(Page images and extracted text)
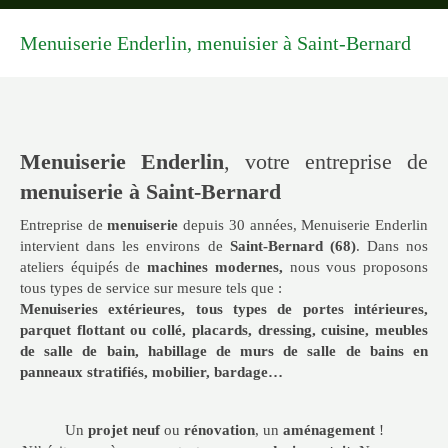
Menuiserie Enderlin, menuisier à Saint-Bernard
Menuiserie Enderlin
, votre entreprise de
menuiserie à Saint-Bernard
Entreprise de
menuiserie
depuis 30 années, Menuiserie Enderlin
intervient dans les environs de
Saint-Bernard (68)
. Dans nos
ateliers équipés de
machines modernes,
nous vous proposons
tous types de service sur mesure tels que :
Menuiseries extérieures, tous types de portes intérieures,
parquet flottant ou collé, placards, dressing, cuisine, meubles
de salle de bain, habillage de murs de salle de bains en
panneaux stratifiés, mobilier, bardage…
Un
projet neuf
ou
rénovation
, un
aménagement
!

What is being asked -
Starting from the line containing "Saint-Bernard (68)" and ending with the final line of the data, reproduce each line exactly as it appears, including no other lines.

The answer -
Saint-Bernard (68)
. Dans nos
ateliers équipés de
machines modernes,
nous vous proposons
tous types de service sur mesure tels que :
Menuiseries extérieures, tous types de portes intérieures,
parquet flottant ou collé, placards, dressing, cuisine, meubles
de salle de bain, habillage de murs de salle de bains en
panneaux stratifiés, mobilier, bardage…
Un
projet neuf
ou
rénovation
, un
aménagement
!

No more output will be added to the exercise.